Miramax Films
There was little of the traditional box-office boost for "No Country for Old Men" (winner of four Academy Awards, including Best Picture) or "There Will Be Blood" (featuring Daniel Day-Lewis' Oscar-winning lead performance). According to initial reports on indieWIRE, "No Country for Old Men" doubled its run to a Hollywood-scale 2,037 screens, but earned a mediocre $4 million from all those theaters. "There Will Be Blood" did even worse, garnering just $1.5 million over the weekend for a puny $1,239 per-screen average. This is not likely to comfort industry executives already worried about the Oscar telecast's all-time low ratings and the widespread perception that the Academy now favors movies with relatively limited popular appeal.
Hold those cards and letters, people. Well, no, don't -- I yearn for your feedback, of course. But I'm not arguing that the Academy should embrace "Spider-Man 3," or even the unstoppable "Juno" (now at $135 million and counting!) just because they made a ton o'money. Movie history repeatedly proves that popular success has little relationship to artistry or even to craft, and if the Oscars have become an annual celebration of the mid-level, pseudo-serious "specialty release," that's okey-dokey with me. As I wrote in my Oscar-week feature, this is the unintended consequence of the industry's decision to outsource virtually all films with even the faintest whiff of daring or ambition about them, in order to concentrate on formula franchises frontloaded with "pre-awareness." However you want to slice it, it's striking that all those awards did not convince large numbers of our fellow citizens to give the Coens' neo-western much of a look-see.
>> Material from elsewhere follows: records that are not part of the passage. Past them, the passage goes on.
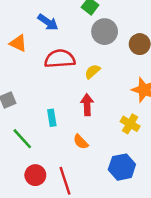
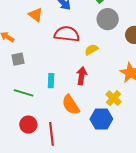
green line: (22, 139) -> (24, 93), turned -42
orange semicircle: (81, 142) -> (71, 105), size x1.5
blue hexagon: (122, 167) -> (101, 119), moved

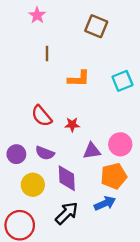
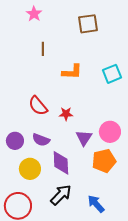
brown square: (96, 26) -> (88, 24), turned -30
purple triangle: (92, 151) -> (84, 138), turned -48
blue arrow: (105, 203) -> (96, 204), moved, turned -108

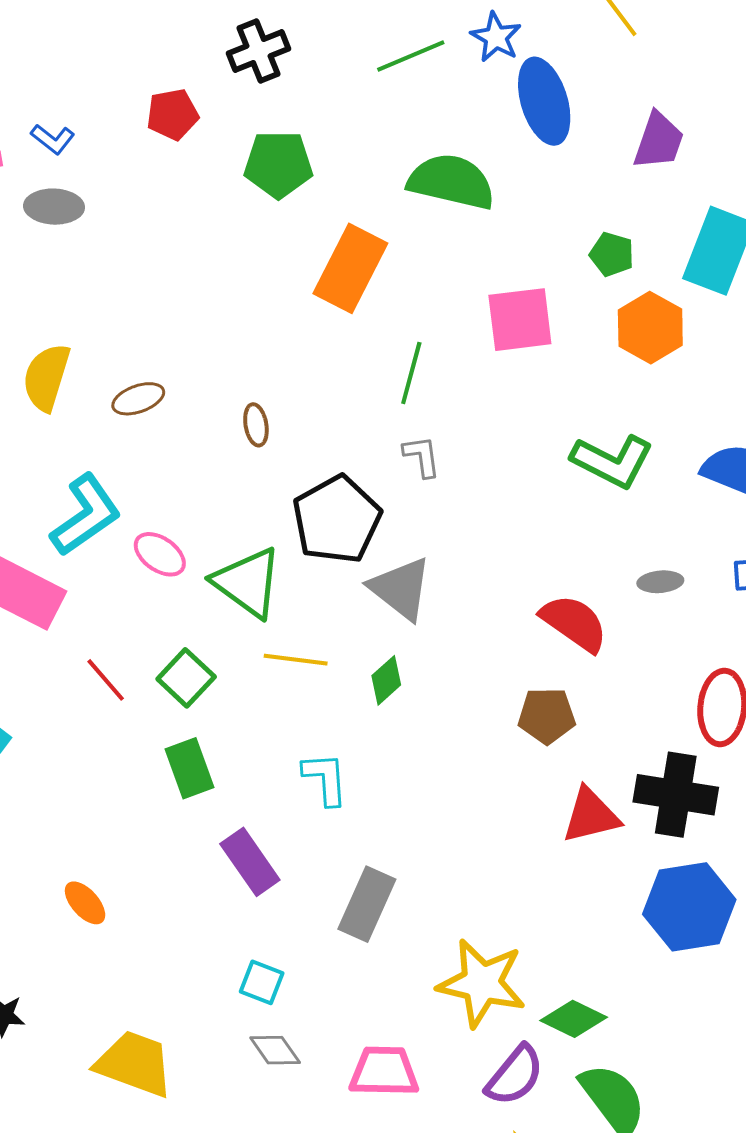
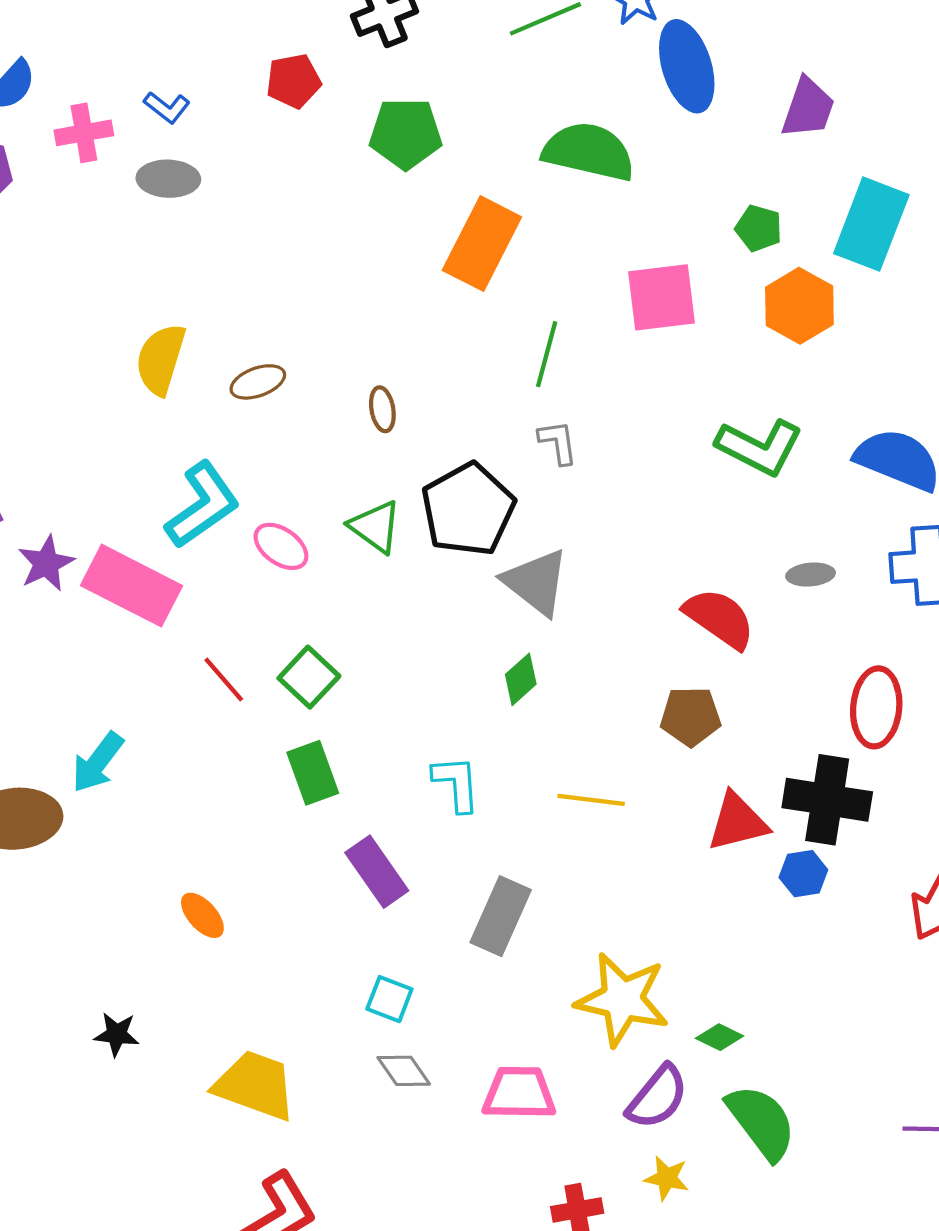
green triangle: (248, 583) -> (375, 527), moved, size x0.7
yellow line: (296, 660) -> (591, 800), moved
blue hexagon: (689, 907) -> (803, 874), moved, size x0.5
green diamond: (574, 1019) -> (720, 1037), size x0.7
On the other hand it's gratifying to every film geek that New York audiences have responded to the critical love heaped on Ramin Bahrani's "Chop Shop," an extraordinary slice of Big Apple street-level realism. But of course success is a highly relative concept: The film made $8,475 on one screen at Film Forum. Jacques Rivette's "The Duchess of Langeais" is also doing well on a whopping three screens, two in New York and one in Los Angeles. Non-Oscar winners "In Bruges" (232 screens) and "The Band's Visit" (64 screens) are still playing strongly, while "The Counterfeiters," Austria's foreign-Oscar winner, is doing even better, building momentum in a judicious 18-screen release.
On the other hand, I'm sorry to report that my two favorite documentaries of the new year, Brett Morgen's dynamic "Chicago 10" and Laura Dunn's mesmerizing "The Unforeseen," opened tepidly despite ample media coverage. If you've been delaying, see them in theaters this week, 'cause neither will linger long. We're in an exceptionally strong period for American documentaries, but most of them will have to find whatever audience they can on TV and DVD. The post-"Fahrenheit 9/11" documentary boom of the early 2000s is officially over.